Pack Build Optimization

29% faster builds · 84% smaller cache · fleet-wide

neeto-deploy · May 2026

Press → to advance · F for fullscreen · ESC for overview

TL;DR

Build time (warm)

668s → 473s

−195s · −29%

Export phase

371s → 235s

−136s · −37%

:cache ECR image

3,236 MB → 531 MB

−2,705 MB · −84%

build-gems layer

2,652 MB → 125 MB

−2,527 MB · −95%

Measured on neeto-planner-web-staging (representative Rails monorepo). Source: ClickHouse logs.app_logs + ECR manifest inspection.

The Problem

1,854 pack builds in 7 days hit the EKS arm-builds nodes:

Percentile	Duration	What you felt
p50	624 s (10.4 min)	average wait per deploy
p90	905 s (15.1 min)	slow deploys
p95	961 s (16.0 min)	painful
p99	1,403 s (23.4 min)	brutal
max	1,895 s (31.6 min)	hit the timeout zone

EXPORT phase was the dominant cost — averaging ~370 s per build with no obvious cause from the surface.

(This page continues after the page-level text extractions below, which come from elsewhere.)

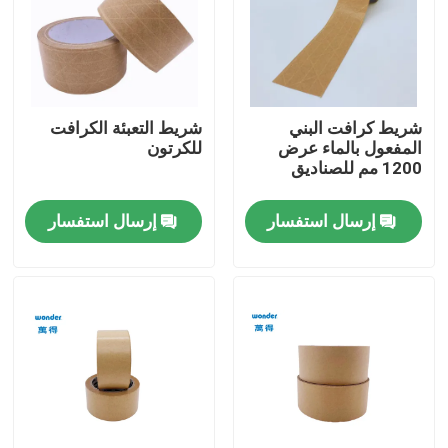
برنامج VR
معلومات عنا
شريط كرافت البني
شريط التعبئة الكرافت
المفعول بالماء عرض
للكرتون
1200 مم للصناديق
جولة في المصنع
إرسال استفسار
إرسال استفسار
ضبط الجودة
اتصل بنا
أخبار
القضايا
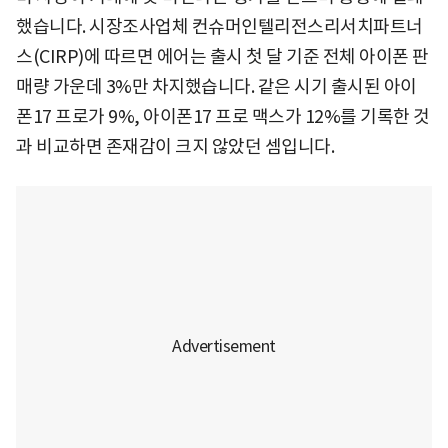
했습니다. 시장조사업체 컨슈머인텔리전스리서치파트너
스(CIRP)에 따르면 에어는 출시 첫 달 기준 전체 아이폰 판
매량 가운데 3%만 차지했습니다. 같은 시기 출시된 아이
폰17 프로가 9%, 아이폰17 프로 맥스가 12%를 기록한 것
과 비교하면 존재감이 크지 않았던 셈입니다.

Pack Build — 5 lifecycle phases

          1.
          ANALYZE
           — pull previous-image manifest, decide which layers to reuse
        

          2.
          DETECT
           — each buildpack votes "I apply"
        

          3.
          RESTORE
           — pull :cache, untar layers into build container
        

          4.
          BUILD
           — each buildpack's bin/build runs (bundle install, assets:precompile, …)
        

          5.
          EXPORT  ← dominant cost
           — walk dirs, tar, gzip, SHA256, push to ECR
        

For every layer: tar(dir) → gzip → sha256 → upload-or-reuse. Layer size drives the wall-clock cost.

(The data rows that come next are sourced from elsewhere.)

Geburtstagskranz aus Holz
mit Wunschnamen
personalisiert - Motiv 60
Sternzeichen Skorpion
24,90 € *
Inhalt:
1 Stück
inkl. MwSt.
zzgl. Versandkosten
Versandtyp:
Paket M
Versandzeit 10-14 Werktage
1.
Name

Where time was actually going

Per-phase duration from the before baseline (deployment 7fdc4f7c):

setup_env

4.7s

clone_repo

1.1s

analyzing

42.7s

detecting

1.8s

restoring

59.5s

building

134.5s

exporting

371.0s

EXPORT alone = 56% of total build time. So we needed to know what was happening inside it.

Bundle-install creates two layers per build

build-gems

flags	`build:true cache:true`
lives in	`<app>:cache` ECR image
used during	build phase only
contents	all gems incl. dev/test
purpose	speed up future `bundle install`

launch-gems

flags	`launch:true`
lives in	`<app>:<deploy-id>` app image
used during	runtime (in the running pod)
contents	only `:default + :production`
purpose	what the app actually loads

Critical detail: launch-gems is created by copying build-gems, then running bundle install --without development:test --clean true to strip the dev/test gems out.

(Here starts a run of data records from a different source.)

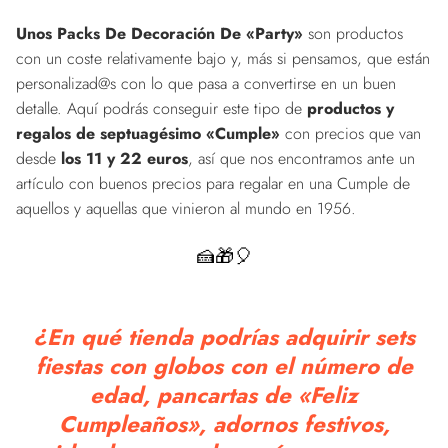
Unos Packs De Decoración De «Party»
son productos
con un coste relativamente bajo y, más si pensamos, que están
personalizad@s con lo que pasa a convertirse en un buen
detalle. Aquí podrás conseguir este tipo de
productos y
regalos de septuagésimo «Cumple»
con precios que van
desde
los 11 y 22 euros
, así que nos encontramos ante un
artículo con buenos precios para regalar en una Cumple de
aquellos y aquellas que vinieron al mundo en 1956.
🍰🎁🎈
¿En qué tienda podrías adquirir sets
fiestas con globos con el número de
edad, pancartas de «Feliz
Cumpleaños», adornos festivos,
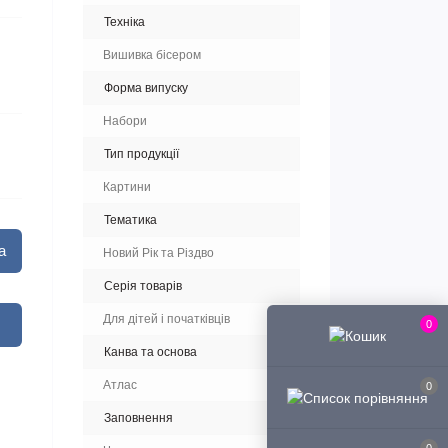
Техніка
Вишивка бісером
Форма випуску
Набори
Тип продукції
Картини
Тематика
а
Новий Рік та Різдво
Серія товарів
Для дітей і початківців
0
Канва та основа
Атлас
0
Заповнення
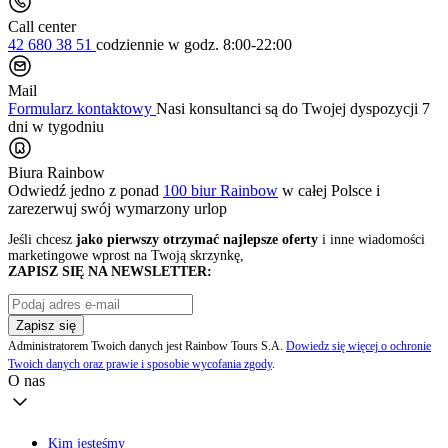
Call center
42 680 38 51
codziennie
w godz. 8:00-22:00
Mail
Formularz kontaktowy
Nasi konsultanci są do Twojej dyspozycji 7
dni w tygodniu
Biura Rainbow
Odwiedź jedno z ponad
100 biur Rainbow
w całej Polsce i
zarezerwuj swój
wymarzony urlop
Jeśli chcesz
jako pierwszy otrzymać najlepsze oferty
i inne wiadomości
marketingowe wprost na Twoją skrzynkę,
ZAPISZ SIĘ NA NEWSLETTER:
Zapisz się
Administratorem Twoich danych jest Rainbow Tours S.A.
Dowiedz się więcej o ochronie
Twoich danych oraz prawie i sposobie wycofania zgody
.
O nas
Kim jesteśmy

How the cache flows across builds

Build 1
(cold)

RESTORE: no :cache exists → no-op
BUILD: bundle install (no --without) → installs every gem into build-gems
EXPORT: push fresh :cache with build-gems blob. Push :latest with launch-gems.

Build 2+
(warm)

RESTORE: pull :cache → untar build-gems into the build container
BUILD: buildpack reads cache_sha metadata. If Gemfile.lock unchanged → "Reusing cached layer" → install is skipped entirely
EXPORT: re-tar + gzip + hash the same build-gems content → push same :cache

Consequence: build-gems content is frozen from Build 1. Whatever leaked in on day one (dev/test gems, old wkhtmltopdf-binary versions) gets dragged forward forever — and re-hashed every export.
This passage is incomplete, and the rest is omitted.